Source records:
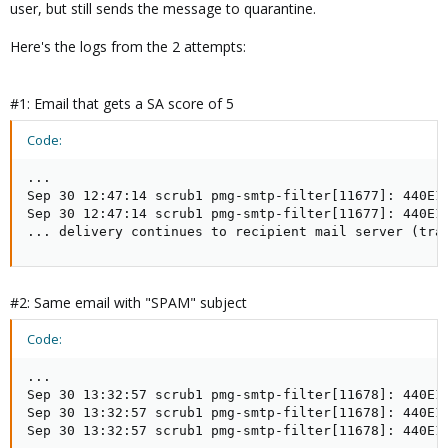
user, but still sends the message to quarantine.
Here's the logs from the 2 attempts:
#1: Email that gets a SA score of 5
Code:
...

Sep 30 12:47:14 scrub1 pmg-smtp-filter[11677]: 440E1
Sep 30 12:47:14 scrub1 pmg-smtp-filter[11677]: 440E15
... delivery continues to recipient mail server (tra
#2: Same email with "SPAM" subject
Code:
...

Sep 30 13:32:57 scrub1 pmg-smtp-filter[11678]: 440E1
Sep 30 13:32:57 scrub1 pmg-smtp-filter[11678]: 440E15
Sep 30 13:32:57 scrub1 pmg-smtp-filter[11678]: 440E1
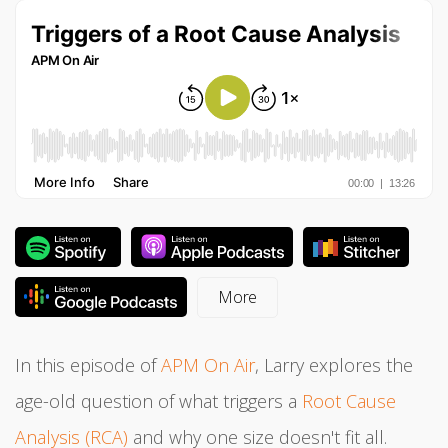
In this episode of
APM On Air
, Larry explores the
age-old question of what triggers a
Root Cause
Analysis (RCA)
and why one size doesn't fit all.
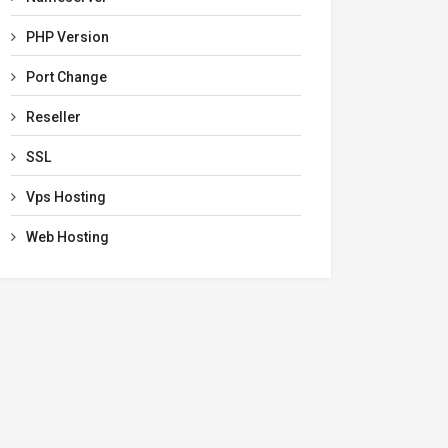
PHP Version
Port Change
Reseller
SSL
Vps Hosting
Web Hosting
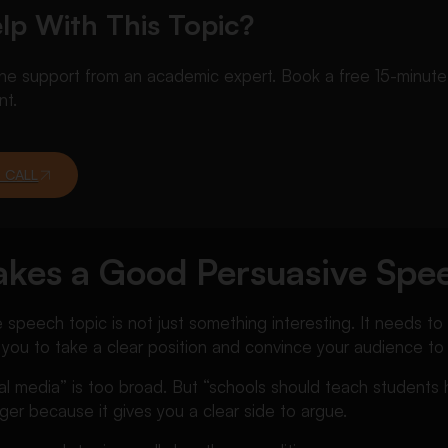
lp With This Topic?
 support from an academic expert. Book a free 15-minute ca
nt.
 CALL
kes a Good Persuasive Spe
speech topic is not just something interesting. It needs t
 you to take a clear position and convince your audience to
ial media” is too broad. But “schools should teach student
ger because it gives you a clear side to argue.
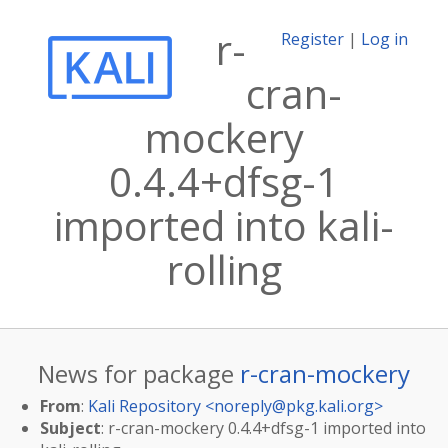
r-
Register
|
Log in
cran-
mockery
0.4.4+dfsg-1
imported into kali-
rolling
News for package
r-cran-mockery
From
:
Kali Repository <
noreply@pkg.kali.org
>
Subject
: r-cran-mockery 0.4.4+dfsg-1 imported into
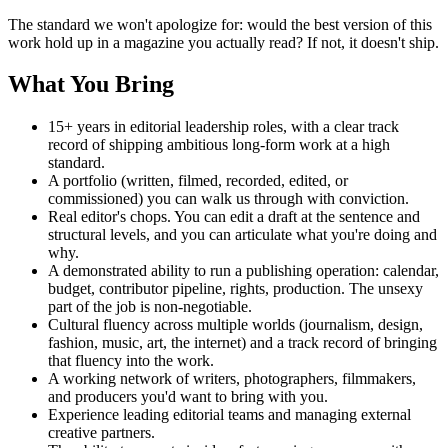
The standard we won't apologize for: would the best version of this
work hold up in a magazine you actually read? If not, it doesn't ship.
What You Bring
15+ years in editorial leadership roles, with a clear track
record of shipping ambitious long-form work at a high
standard.
A portfolio (written, filmed, recorded, edited, or
commissioned) you can walk us through with conviction.
Real editor's chops. You can edit a draft at the sentence and
structural levels, and you can articulate what you're doing and
why.
A demonstrated ability to run a publishing operation: calendar,
budget, contributor pipeline, rights, production. The unsexy
part of the job is non-negotiable.
Cultural fluency across multiple worlds (journalism, design,
fashion, music, art, the internet) and a track record of bringing
that fluency into the work.
A working network of writers, photographers, filmmakers,
and producers you'd want to bring with you.
Experience leading editorial teams and managing external
creative partners.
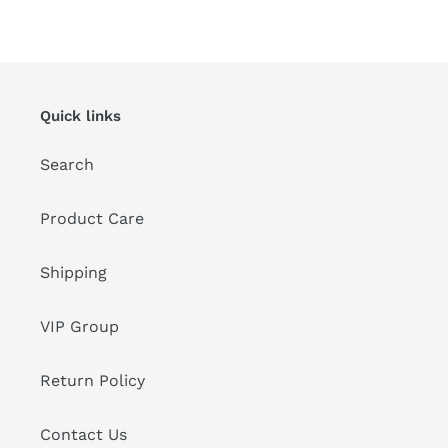
FACEBOOK
TWITTER
PINTEREST
Quick links
Search
Product Care
Shipping
VIP Group
Return Policy
Contact Us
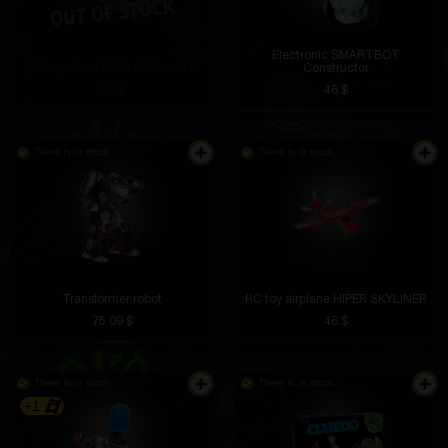
Electronic SMARTBOT
RC toy boat HIPER "MONACO"
Constructor
51 $
46 $
There is in stock
There is in stock
Transformer robot
RC toy airplane HIPER SKYLINER
75.09 $
46 $
There is in stock
There is in stock
+1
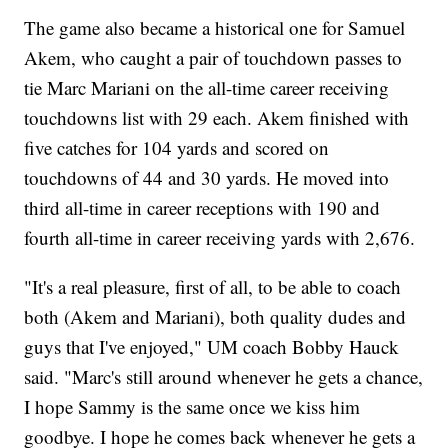
The game also became a historical one for Samuel
Akem, who caught a pair of touchdown passes to
tie Marc Mariani on the all-time career receiving
touchdowns list with 29 each. Akem finished with
five catches for 104 yards and scored on
touchdowns of 44 and 30 yards. He moved into
third all-time in career receptions with 190 and
fourth all-time in career receiving yards with 2,676.
"It's a real pleasure, first of all, to be able to coach
both (Akem and Mariani), both quality dudes and
guys that I've enjoyed," UM coach Bobby Hauck
said. "Marc's still around whenever he gets a chance,
I hope Sammy is the same once we kiss him
goodbye. I hope he comes back whenever he gets a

_What the task requires_: All the lines above are to be reproduced exactly, except the pictures.

_Worked solution_:
user, but still sends the message to quarantine.
Here's the logs from the 2 attempts:
#1: Email that gets a SA score of 5
Code:
...

Sep 30 12:47:14 scrub1 pmg-smtp-filter[11677]: 440E1
Sep 30 12:47:14 scrub1 pmg-smtp-filter[11677]: 440E15
... delivery continues to recipient mail server (tra
#2: Same email with "SPAM" subject
Code:
...

Sep 30 13:32:57 scrub1 pmg-smtp-filter[11678]: 440E1
Sep 30 13:32:57 scrub1 pmg-smtp-filter[11678]: 440E15
Sep 30 13:32:57 scrub1 pmg-smtp-filter[11678]: 440E1
In this episode of
APM On Air
, Larry explores the
age-old question of what triggers a
Root Cause
Analysis (RCA)
and why one size doesn't fit all.
PHP Version
Port Change
Reseller
SSL
Vps Hosting
Web Hosting
lp With This Topic?
 support from an academic expert. Book a free 15-minute ca
nt.
 CALL
kes a Good Persuasive Spe
speech topic is not just something interesting. It needs t
 you to take a clear position and convince your audience to
ial media” is too broad. But “schools should teach student
ger because it gives you a clear side to argue.
r-
Register
|
Log in
cran-
mockery
0.4.4+dfsg-1
imported into kali-
rolling
News for package
r-cran-mockery
From
:
Kali Repository <
noreply@pkg.kali.org
>
Subject
: r-cran-mockery 0.4.4+dfsg-1 imported into
The standard we won't apologize for: would the best version of this
work hold up in a magazine you actually read? If not, it doesn't ship.
What You Bring
15+ years in editorial leadership roles, with a clear track
record of shipping ambitious long-form work at a high
standard.
A portfolio (written, filmed, recorded, edited, or
commissioned) you can walk us through with conviction.
Real editor's chops. You can edit a draft at the sentence and
structural levels, and you can articulate what you're doing and
why.
A demonstrated ability to run a publishing operation: calendar,
budget, contributor pipeline, rights, production. The unsexy
part of the job is non-negotiable.
Cultural fluency across multiple worlds (journalism, design,
fashion, music, art, the internet) and a track record of bringing
that fluency into the work.
A working network of writers, photographers, filmmakers,
and producers you'd want to bring with you.
Experience leading editorial teams and managing external
creative partners.
FACEBOOK
TWITTER
PINTEREST
Quick links
Search
Product Care
Shipping
VIP Group
Return Policy
Contact Us
Electronic SMARTBOT
RC toy boat HIPER "MONACO"
Constructor
51 $
46 $
There is in stock
There is in stock
Transformer robot
RC toy airplane HIPER SKYLINER
75.09 $
46 $
There is in stock
There is in stock
+1
The game also became a historical one for Samuel
Akem, who caught a pair of touchdown passes to
tie Marc Mariani on the all-time career receiving
touchdowns list with 29 each. Akem finished with
five catches for 104 yards and scored on
touchdowns of 44 and 30 yards. He moved into
third all-time in career receptions with 190 and
fourth all-time in career receiving yards with 2,676.
"It's a real pleasure, first of all, to be able to coach
both (Akem and Mariani), both quality dudes and
guys that I've enjoyed," UM coach Bobby Hauck
said. "Marc's still around whenever he gets a chance,
I hope Sammy is the same once we kiss him
goodbye. I hope he comes back whenever he gets a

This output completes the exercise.